Figure 3. Individus ayant migré au moins une fois avant les âges de 7, 12, 15(a) et 18(a) ans (%)

(a) Pour les générations 1995-1999 et 1990-1994 (respectivement après 12 ans et 17 ans), estimation par extrapolation, fondée sur les quotients de première migration de la précédente cohorte. Champ : ensemble des individus nés avant 2005, enquêtés comme résidents à l’un au moins des passages de l’enquête (1987- 1989, 1994-1995, 1999-2000, 2004-2005 ou 2009-2010). Source : enquêtes biographiques.
21La mobilité est ainsi devenue une pratique largement partagée, mais les motifs de ces déplacements dans l’enfance et l’adolescence varient selon l’âge et ces expériences migratoires ne sont pas vécues de manière identique par les garçons et les filles.

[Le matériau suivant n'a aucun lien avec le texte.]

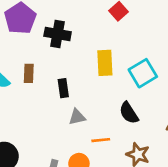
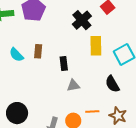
black cross: (58, 34) -> (82, 20), moved, turned 36
orange line: (101, 140) -> (92, 112), moved

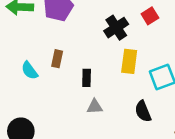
cyan semicircle: (16, 55) -> (30, 70), moved

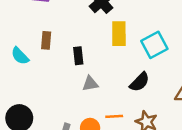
black semicircle: (143, 111) -> (139, 82), turned -105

III. Des expériences genrées
22Si filles et garçons migrent désormais quasiment tous avant l’âge de 18 ans, leurs motifs de déplacement diffèrent selon l’âge et le genre, dessinant des itinéraires et des vécus migratoires contrastés entre les deux sexes.
1. Pratiques migratoires
23Dès l’enfance, entre 7 et 12 ans, certaines pratiques migratoires apparaissent fortement contrastées selon les sexes : à la différence des migrations en famille, qui représentent, quelles que soient les générations, une expérience fréquente et indifférenciée selon le sexe11, le confiage concerne davantage les filles, représentant, avec une relative stabilité dans le temps, plus du tiers de leurs migrations contre moins d’une sur cinq pour les garçons, entre 7 et 12 ans (figure 4). Ces migrations de confiage se réalisent principalement en milieu rural : il s’agit surtout de déplacements internes à l’aire ethnique des Bwa, mais aussi de migrations ville-village, par exemple pour des enfants nés en ville ou y ayant passé le début de leur enfance dans le cadre d’une migration familiale, qui sont ensuite envoyés dans le village d’origine d’un des parents pour y être élevés.

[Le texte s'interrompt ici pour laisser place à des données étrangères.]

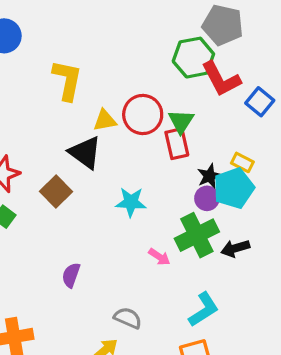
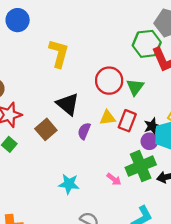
yellow triangle: (105, 120) -> (108, 118), moved
red rectangle: (177, 144) -> (127, 121), moved, turned 30
cyan star: (131, 202) -> (69, 184), moved
purple semicircle: (71, 275) -> (84, 131), moved

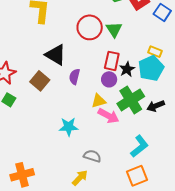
yellow triangle: (108, 118) -> (99, 101), moved
black star: (152, 126) -> (127, 69), moved
purple circle: (149, 141) -> (109, 79), moved
pink arrow: (114, 179) -> (108, 116), size x1.5

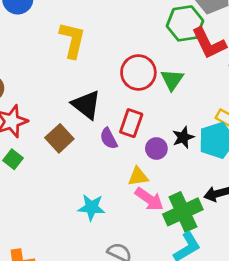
red rectangle: (112, 61) -> (131, 123), moved
purple semicircle: (74, 77) -> (109, 138), turned -49
green cross: (131, 100) -> (183, 212), moved

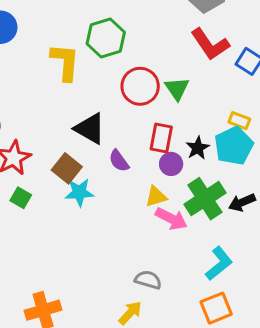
green hexagon: (185, 23) -> (106, 38), moved
red rectangle: (131, 123) -> (161, 138), moved
cyan star: (92, 207) -> (79, 192), moved
green cross: (183, 212) -> (205, 199), moved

24Par ailleurs, tandis que les migrations scolaires12 apparaissent dans les parcours migratoires des jeunes garçons, elles restent toujours quasi absentes du côté des filles (figure 4).

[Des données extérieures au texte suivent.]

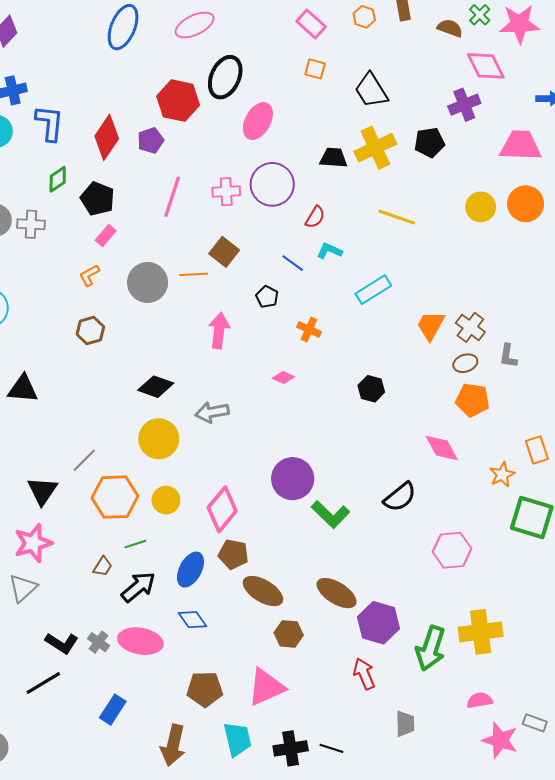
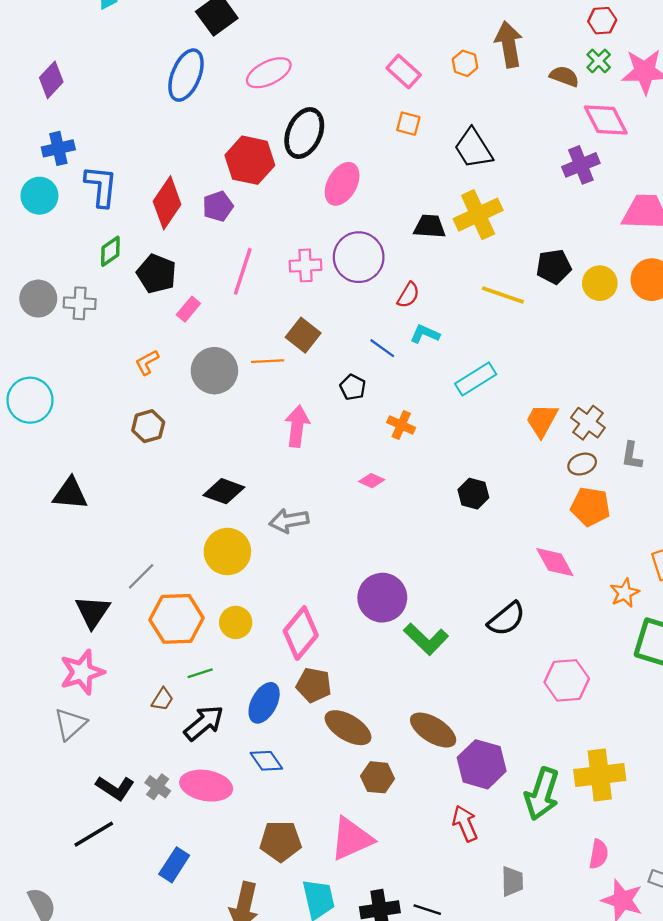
black pentagon: (430, 143) -> (554, 267), moved
pink rectangle: (106, 235) -> (188, 309), moved
pink semicircle: (480, 700) -> (599, 854), turned 110

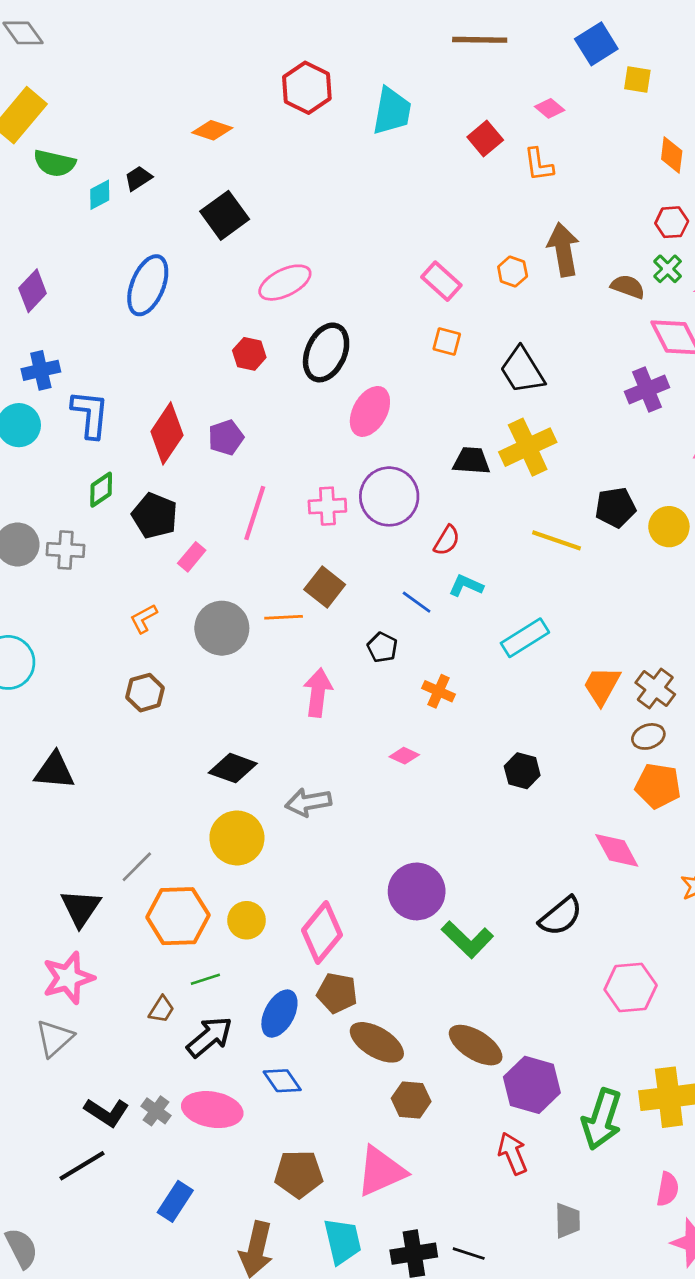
blue ellipse: (186, 75) -> (148, 285), moved
red hexagon: (250, 160) -> (249, 354), moved, size x0.6

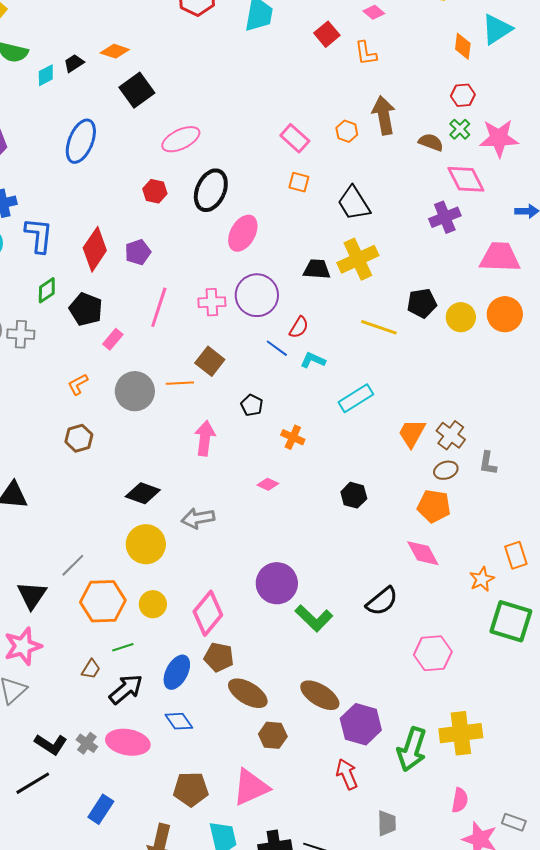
orange diamond: (212, 130) -> (115, 51), moved
blue line: (417, 602) -> (277, 348), moved
orange pentagon: (658, 786) -> (434, 506), moved

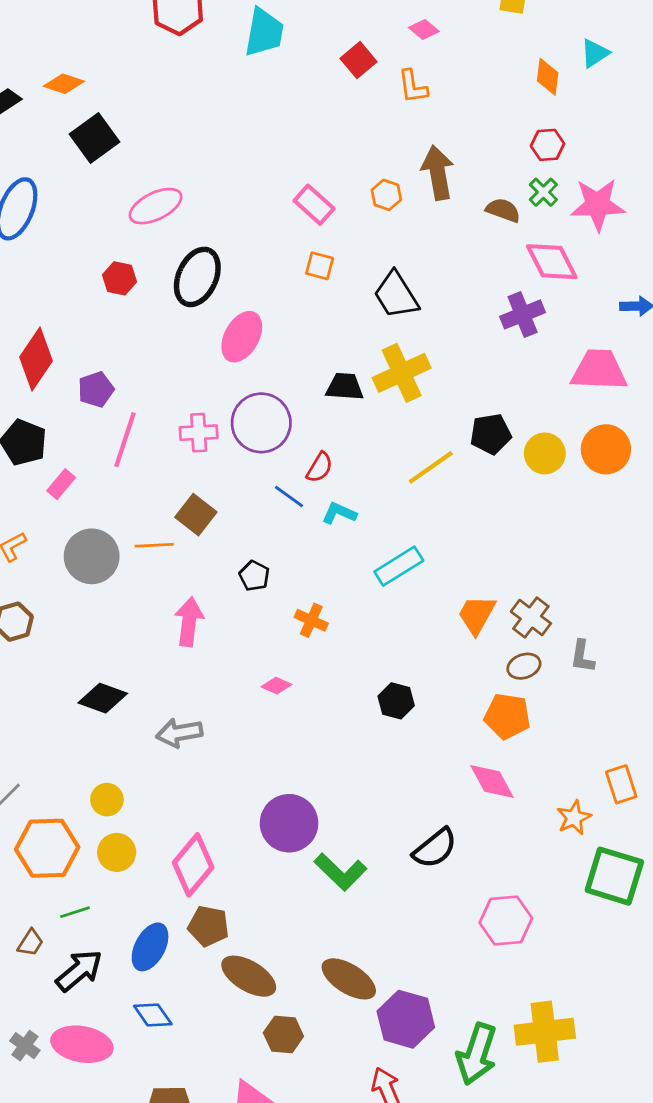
cyan triangle: (497, 29) -> (595, 53), size x0.7
purple pentagon: (138, 252) -> (96, 390), moved
yellow line: (379, 327) -> (431, 467), turned -54
yellow circle: (146, 544) -> (107, 800), moved, size x0.6

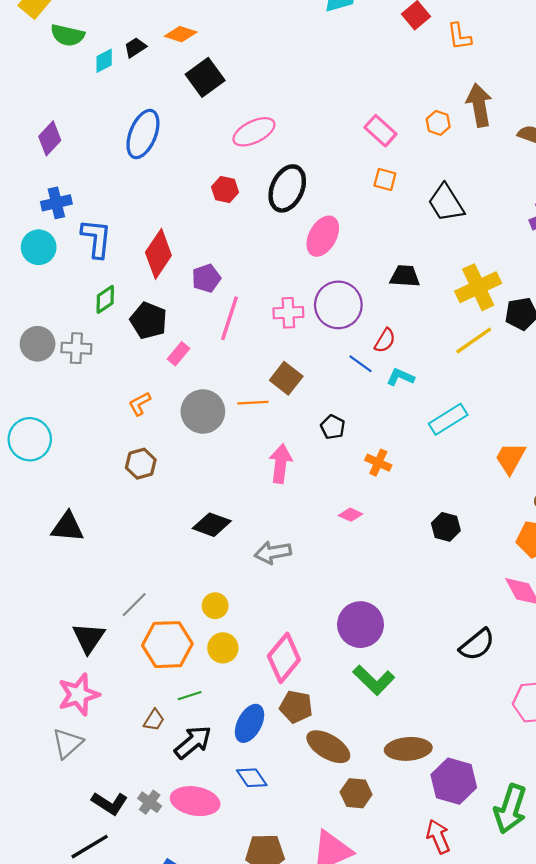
yellow cross: (402, 373) -> (478, 287), moved
green L-shape: (340, 872) -> (374, 680), moved
brown ellipse: (349, 979) -> (408, 749), turned -36

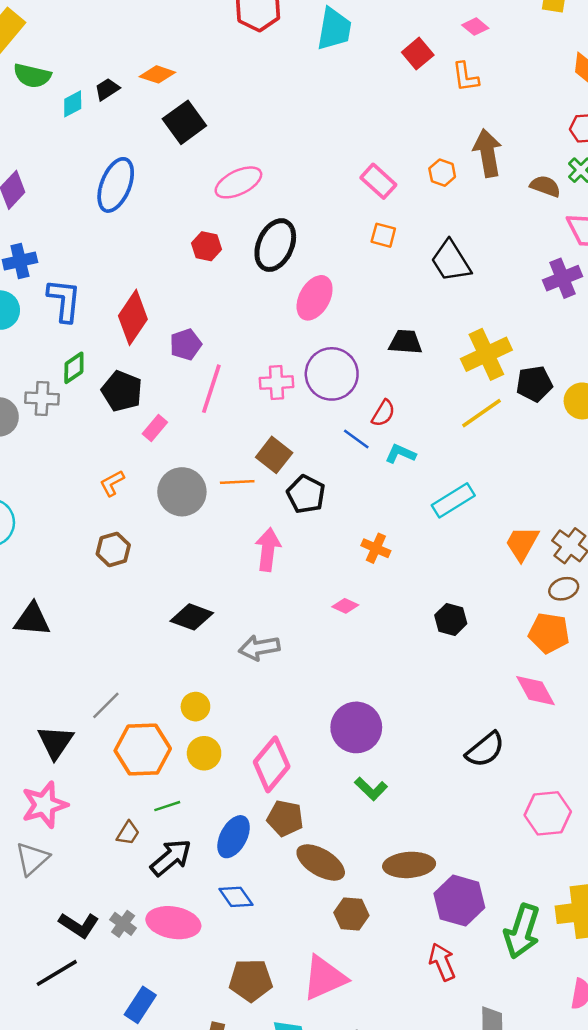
gray cross: (76, 348) -> (42, 398), moved
black pentagon: (333, 427) -> (306, 494), moved, size x1.4
green L-shape: (374, 680) -> (371, 789), size x0.7

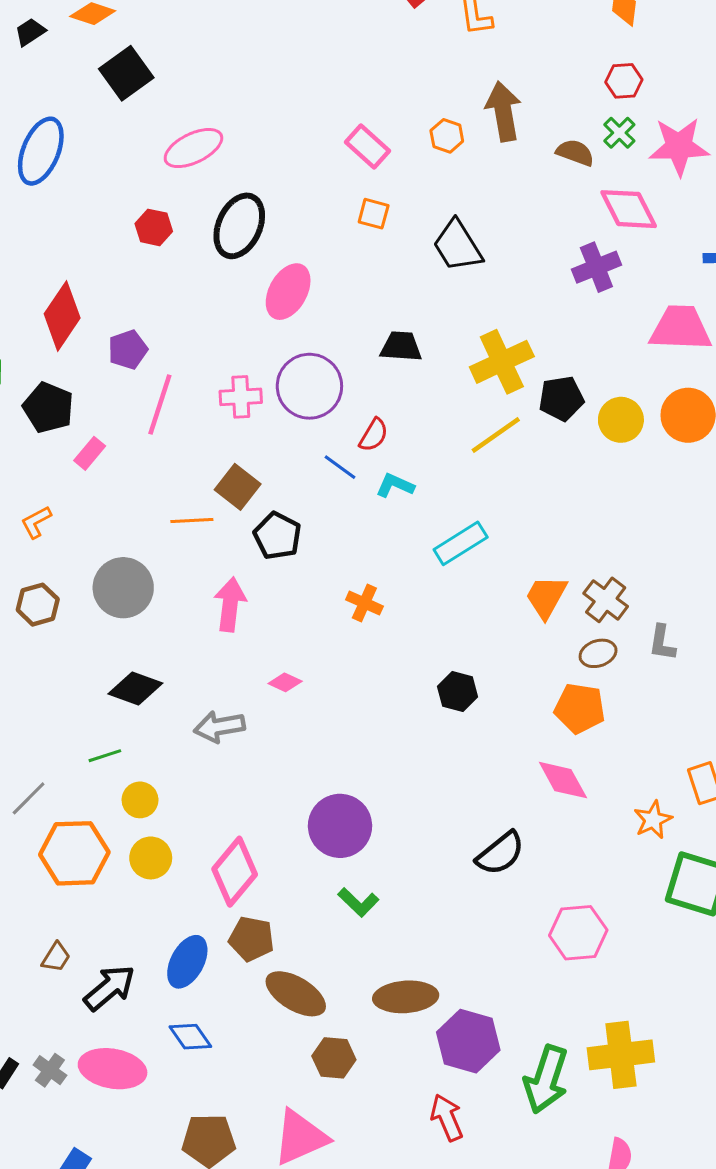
gray circle: (182, 492) -> (123, 588), moved
pink diamond: (345, 606) -> (285, 682), moved
green line: (167, 806) -> (105, 756), moved

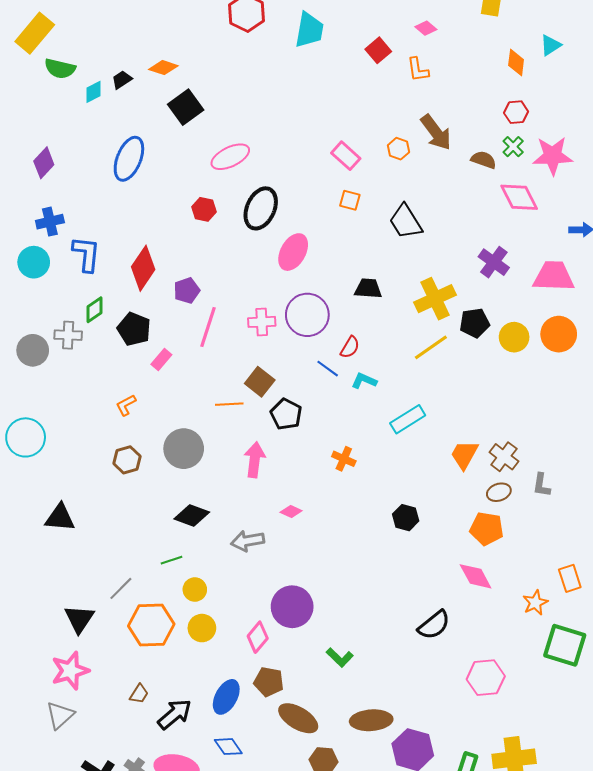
brown arrow: (503, 111) -> (436, 132), turned 153
purple cross: (596, 267) -> (494, 262), moved, turned -32
purple circle: (340, 826) -> (292, 607), moved
pink diamond: (235, 872) -> (258, 637), size x0.7

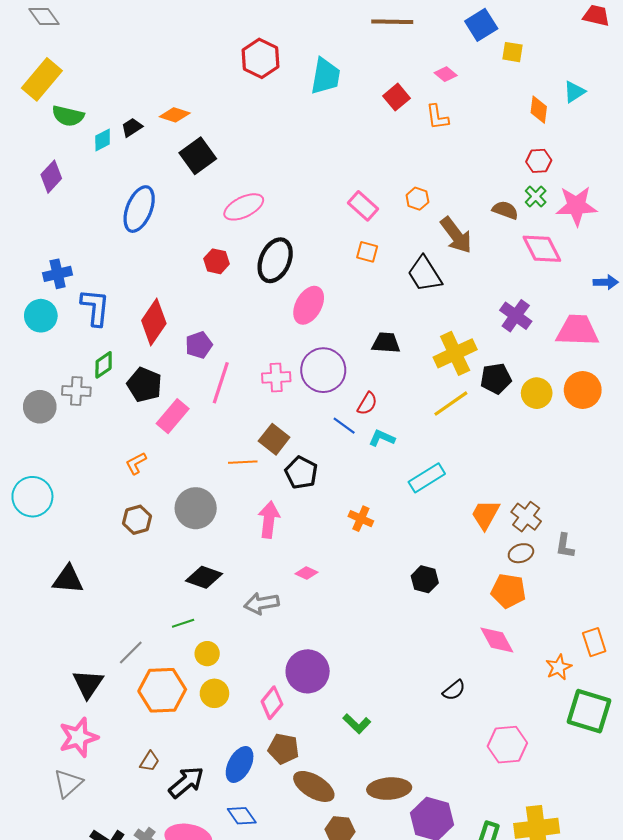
brown arrow: (436, 132) -> (456, 235), moved
purple diamond: (44, 163) -> (51, 177), moved
pink rectangle: (161, 359) -> (173, 416), size x1.5
black semicircle: (434, 625) -> (454, 690), size x0.7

25Dans la classe d’âges suivante, entre 13 et 15 ans, les profils migratoires masculins et féminins se rapprochent à mesure que les déplacements à but économique s’imposent, représentant trois migrations sur quatre à partir des générations nées dans les années 1960 pour les hommes et dans les années 1970 pour les femmes (figure 4). Cependant, les pratiques concrètes et les représentations qui entourent ces déplacements juvéniles de travail témoignent de spécificités sexuées : la destination – à dominante rurale pour les garçons, urbaine pour les filles ; le type d’activités – gardiennage de troupeaux pour les garçons, emploi domestique pour les filles ; les modes de rémunération – principalement en têtes de bétail pour les garçons et en numéraire pour les filles – et l’usage de la rétribution acquise – les garçons en donnent l’intégralité à leur père ou leur famille tandis que les filles dépensent en ville leur argent pour rapporter des biens personnels constituant ainsi leur trousseau de mariage – manifestent explicitement les différences entre les sexes de ces expériences migratoires de travail (Lesclingand, 2004b et 2011 ; Hertrich et Lesclingand, 2013). Par ailleurs, les migrations scolaires se poursuivent mais quasi uniquement du côté des garçons tandis que chez les filles, les migrations matrimoniales13 avant 16 ans disparaissent progressivement.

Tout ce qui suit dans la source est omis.